De millennials hebben het steeds moeilijker om het onverwachte een plaats te geven, schrijft Jan Rosier. Dat maakt dat ze steeds dwangmatiger gaan plannen, en uiteindelijk de hoop verliezen.


In zijn opiniestuk ‘Wat is er aan de hand met mijn studenten’ deelt Jan De Maeseneer zijn diepe bezorgdheid over de afnemende empathie bij artsen in opleiding (DS 20 februari) . Dat sommige studenten opperen dat pechvogels maar beter hun best moeten doen, is mij ook bekend en baart mij ook zorgen. Het is goed om via kwantitatieve metingen een inzicht te krijgen in de leefwereld van studenten, maar we moeten ook proberen een beeld te krijgen van de denkpatronen die mensen aanzetten tot zulke uitspraken.

Zonder het volgende als een algemene stelling te willen poneren, vallen er mij drie dingen op bij veel universitair geschoolde jonge mensen: het toenemende onvermogen om het onverwachte een plaats te geven, de daaruitvolgende nood tot dwangmatig plannen en het loslaten van het begrip hoop.


Iedereen ceo

Ten eerste stel ik vast dat jonge en hoogopgeleide kaders – en dus niet alleen studenten – er moeite mee hebben om in te zien dat er in het leven bewegingen plaatsvinden waarop je weinig invloed hebt. Het begrip ‘noodlot’ heeft weinig of geen betekenis meer in onze cultuur, omdat ze doordrenkt is geraakt van een managementsdenken dat ervan uitgaat dat alles onder controle te brengen en te houden is. Die mentaliteit heeft zich niet alleen in ondernemingen verankerd, maar jammer genoeg ook in instellingen waar dat niet echt nodig is, zoals het onderwijs, en erger nog: in onze hoofden. Wie zijn leven niet naar de juiste baan stuurt of te weinig stuurt, zal onvermijdelijk pech hebben. Wie voldoende en verstandig stuurt, heeft de controle over het leven. Als ik met mijn studenten het onderzoek van Jeffrey Pfeffer bespreek, dan hebben ze moeite om hem en mij te geloven. Pfeffer, een hoogleraar management aan de Stanford Business School, toonde al in 1977 aan dat managers – dé herauten van actie, controle en sturing – slechts voor 10 procent het verschil verklaren tussen de allerbeste en de allerslechtste organisaties. Actie, controle en sturing kunnen het noodlot, een term die in de managementwetenschappen amper opduikt, niet afwenden. Het valt op dat succesvolle mensen de oorzaak van pech vlug leggen bij het individu en zijn beslissingen. Dat is een typische managementreflex die zich in alle poriën van het dagelijkse bestaan heeft gewrongen. Wie longkanker heeft, had maar vroeger de juiste beslissing moeten nemen. Wie arm is, had dat moeten voorzien en actie ondernemen. Het lijkt wel of we de chief executive officers van ons leven moeten worden.
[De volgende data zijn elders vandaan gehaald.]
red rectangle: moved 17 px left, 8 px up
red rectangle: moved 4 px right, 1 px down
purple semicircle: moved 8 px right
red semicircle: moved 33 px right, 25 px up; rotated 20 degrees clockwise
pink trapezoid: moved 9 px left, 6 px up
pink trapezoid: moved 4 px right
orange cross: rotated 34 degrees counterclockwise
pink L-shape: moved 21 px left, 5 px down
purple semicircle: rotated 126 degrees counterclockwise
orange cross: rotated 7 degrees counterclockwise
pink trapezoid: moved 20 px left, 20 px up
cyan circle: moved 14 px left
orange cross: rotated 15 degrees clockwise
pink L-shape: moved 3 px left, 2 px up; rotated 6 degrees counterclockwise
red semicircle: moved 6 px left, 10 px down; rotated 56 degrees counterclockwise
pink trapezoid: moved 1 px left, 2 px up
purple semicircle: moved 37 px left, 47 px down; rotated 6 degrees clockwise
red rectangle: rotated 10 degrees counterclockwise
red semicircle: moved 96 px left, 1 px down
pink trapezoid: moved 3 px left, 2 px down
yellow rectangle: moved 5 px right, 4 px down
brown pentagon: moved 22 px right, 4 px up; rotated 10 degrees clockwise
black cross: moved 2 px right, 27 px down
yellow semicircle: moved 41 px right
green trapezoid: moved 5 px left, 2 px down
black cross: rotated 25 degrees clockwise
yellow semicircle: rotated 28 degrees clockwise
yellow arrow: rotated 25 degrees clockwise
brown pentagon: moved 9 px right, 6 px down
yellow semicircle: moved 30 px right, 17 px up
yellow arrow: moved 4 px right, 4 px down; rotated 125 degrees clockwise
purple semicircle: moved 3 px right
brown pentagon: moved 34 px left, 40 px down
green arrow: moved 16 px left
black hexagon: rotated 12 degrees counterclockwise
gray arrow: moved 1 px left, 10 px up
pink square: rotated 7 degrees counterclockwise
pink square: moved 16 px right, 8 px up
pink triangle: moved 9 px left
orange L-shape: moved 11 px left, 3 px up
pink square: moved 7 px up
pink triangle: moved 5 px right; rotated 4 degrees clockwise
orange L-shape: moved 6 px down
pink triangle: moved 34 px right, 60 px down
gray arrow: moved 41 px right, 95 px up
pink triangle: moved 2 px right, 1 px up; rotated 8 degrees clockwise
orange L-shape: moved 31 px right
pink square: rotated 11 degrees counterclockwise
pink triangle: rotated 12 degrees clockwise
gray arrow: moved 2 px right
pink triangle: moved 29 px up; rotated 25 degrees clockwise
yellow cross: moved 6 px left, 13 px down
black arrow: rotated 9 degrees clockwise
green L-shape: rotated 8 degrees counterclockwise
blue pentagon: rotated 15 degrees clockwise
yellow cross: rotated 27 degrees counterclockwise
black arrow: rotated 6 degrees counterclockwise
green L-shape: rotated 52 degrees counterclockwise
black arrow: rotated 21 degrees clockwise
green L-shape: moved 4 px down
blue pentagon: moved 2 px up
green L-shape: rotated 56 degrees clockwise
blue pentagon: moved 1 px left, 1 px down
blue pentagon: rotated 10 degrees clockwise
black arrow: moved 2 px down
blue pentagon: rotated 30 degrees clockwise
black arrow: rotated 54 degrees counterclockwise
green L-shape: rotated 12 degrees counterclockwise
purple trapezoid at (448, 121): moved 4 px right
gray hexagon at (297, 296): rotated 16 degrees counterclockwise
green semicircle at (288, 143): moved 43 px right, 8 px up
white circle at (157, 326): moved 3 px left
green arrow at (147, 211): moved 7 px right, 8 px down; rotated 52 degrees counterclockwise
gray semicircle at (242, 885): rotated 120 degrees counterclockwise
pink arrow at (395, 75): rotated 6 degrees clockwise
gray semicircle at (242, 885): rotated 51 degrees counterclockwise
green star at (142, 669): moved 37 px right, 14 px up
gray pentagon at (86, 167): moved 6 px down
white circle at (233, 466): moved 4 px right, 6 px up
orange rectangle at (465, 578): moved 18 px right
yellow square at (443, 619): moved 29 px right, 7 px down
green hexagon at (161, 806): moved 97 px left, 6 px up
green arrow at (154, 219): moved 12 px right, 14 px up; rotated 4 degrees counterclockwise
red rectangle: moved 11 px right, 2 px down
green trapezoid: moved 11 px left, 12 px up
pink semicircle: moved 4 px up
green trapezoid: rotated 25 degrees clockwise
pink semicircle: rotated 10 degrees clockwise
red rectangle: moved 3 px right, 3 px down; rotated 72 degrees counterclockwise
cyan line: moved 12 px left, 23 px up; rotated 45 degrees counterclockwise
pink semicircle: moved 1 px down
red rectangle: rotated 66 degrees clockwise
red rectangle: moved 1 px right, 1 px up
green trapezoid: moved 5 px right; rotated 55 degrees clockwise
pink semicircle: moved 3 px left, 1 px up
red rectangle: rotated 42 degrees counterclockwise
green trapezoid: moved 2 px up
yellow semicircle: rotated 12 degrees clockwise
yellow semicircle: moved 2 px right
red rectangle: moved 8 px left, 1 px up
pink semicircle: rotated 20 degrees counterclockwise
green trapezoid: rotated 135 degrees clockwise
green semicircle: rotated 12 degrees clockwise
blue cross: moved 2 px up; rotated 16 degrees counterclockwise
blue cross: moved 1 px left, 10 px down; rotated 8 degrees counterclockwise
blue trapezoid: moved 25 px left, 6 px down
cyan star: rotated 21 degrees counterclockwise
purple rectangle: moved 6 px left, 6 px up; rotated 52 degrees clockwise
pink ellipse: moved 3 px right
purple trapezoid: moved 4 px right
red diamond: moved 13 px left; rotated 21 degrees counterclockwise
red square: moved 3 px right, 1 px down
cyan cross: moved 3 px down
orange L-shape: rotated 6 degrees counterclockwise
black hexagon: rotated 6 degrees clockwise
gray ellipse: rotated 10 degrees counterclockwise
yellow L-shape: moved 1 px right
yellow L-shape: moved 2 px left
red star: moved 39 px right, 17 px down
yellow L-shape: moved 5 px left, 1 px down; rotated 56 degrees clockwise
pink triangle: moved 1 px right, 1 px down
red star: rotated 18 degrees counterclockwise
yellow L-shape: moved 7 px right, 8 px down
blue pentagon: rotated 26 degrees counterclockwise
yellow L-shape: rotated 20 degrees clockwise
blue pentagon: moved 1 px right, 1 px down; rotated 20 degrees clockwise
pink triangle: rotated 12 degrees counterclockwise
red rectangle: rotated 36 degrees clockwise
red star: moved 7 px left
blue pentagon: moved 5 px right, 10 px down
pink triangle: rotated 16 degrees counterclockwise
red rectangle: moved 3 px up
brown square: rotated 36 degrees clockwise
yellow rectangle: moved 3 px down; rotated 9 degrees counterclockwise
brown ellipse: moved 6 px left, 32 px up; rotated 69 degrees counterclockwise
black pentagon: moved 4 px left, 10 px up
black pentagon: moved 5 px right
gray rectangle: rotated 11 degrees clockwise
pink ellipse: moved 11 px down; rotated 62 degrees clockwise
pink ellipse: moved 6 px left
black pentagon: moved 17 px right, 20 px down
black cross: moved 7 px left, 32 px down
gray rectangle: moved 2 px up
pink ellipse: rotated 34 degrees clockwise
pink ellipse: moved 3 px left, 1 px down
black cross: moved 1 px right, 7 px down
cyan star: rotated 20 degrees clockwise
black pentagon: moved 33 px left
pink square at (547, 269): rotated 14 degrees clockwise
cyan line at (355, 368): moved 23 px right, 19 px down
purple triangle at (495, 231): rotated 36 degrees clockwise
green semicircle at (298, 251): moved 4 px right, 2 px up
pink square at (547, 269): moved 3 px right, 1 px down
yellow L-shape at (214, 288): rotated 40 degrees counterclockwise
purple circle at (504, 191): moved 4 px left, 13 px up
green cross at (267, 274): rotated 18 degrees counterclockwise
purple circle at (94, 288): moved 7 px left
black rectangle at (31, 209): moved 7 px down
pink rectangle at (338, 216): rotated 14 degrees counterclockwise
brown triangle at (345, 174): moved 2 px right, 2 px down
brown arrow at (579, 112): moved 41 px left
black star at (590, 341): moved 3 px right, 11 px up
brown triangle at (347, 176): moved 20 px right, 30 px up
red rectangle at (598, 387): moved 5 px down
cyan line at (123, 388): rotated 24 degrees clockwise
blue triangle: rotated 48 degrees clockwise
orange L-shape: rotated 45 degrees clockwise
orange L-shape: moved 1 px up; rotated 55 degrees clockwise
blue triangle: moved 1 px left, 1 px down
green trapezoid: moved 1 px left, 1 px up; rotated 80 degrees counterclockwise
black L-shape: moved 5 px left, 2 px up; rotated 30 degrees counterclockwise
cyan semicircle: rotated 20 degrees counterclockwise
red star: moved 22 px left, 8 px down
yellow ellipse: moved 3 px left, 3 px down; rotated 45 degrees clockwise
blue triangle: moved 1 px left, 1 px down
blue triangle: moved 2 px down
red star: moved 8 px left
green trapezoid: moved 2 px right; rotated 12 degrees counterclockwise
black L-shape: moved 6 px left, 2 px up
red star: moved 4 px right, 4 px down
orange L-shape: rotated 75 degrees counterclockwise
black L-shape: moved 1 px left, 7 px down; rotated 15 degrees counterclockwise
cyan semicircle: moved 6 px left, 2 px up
Dat brengt mij bij het volgende punt. Doordat er zoveel onbegrip is over de macht van het noodlot, vervallen we in dwangmatige planningsdrang. Als niets doen een rampzalig idee is en íéts doen veel beter, dan moeten we dat wat we doen zeer goed doen. Het plan moet dus stap voor stap verfijnd tot dat vervelende noodlot er uitgeperst is. Voor sommigen wordt voeding hét middel om het lot af te wenden, voor anderen is sporten als een atleet de beste strategie. Het leven moet niet meer worden geleefd, maar beredeneerd met ‘go/no go’-beslissingen en ‘ja/neen’-overwegingen. Als ik studenten vertel dat plannen goed zijn, maar de irriterende eigenschap hebben om te falen en dat een loopbaan en/of een huwelijk weleens de afgrond induiken, dan wordt het stil.


Het kleine meisje is dood

Net omdat compulsief plannen en sturen zo belangrijk is geworden, is er geen plaats meer voor hoop. De hoop op een volwaardig, nuttig en rijk leven wordt daarom niet geprojecteerd als een piepklein alternatief tussen vele – soms zeer pijnlijke – mogelijkheden in een zeer verre toekomst waar men geen vat op heeft, maar als een project op korte termijn. Hoop is objectief geworden. Hoop, dat kleine meisje van niks waar mijn ouders en vele arme stakkers mee leefden en nog mee leven omdat het de enige houvast is, is door ons managementdenken overleden.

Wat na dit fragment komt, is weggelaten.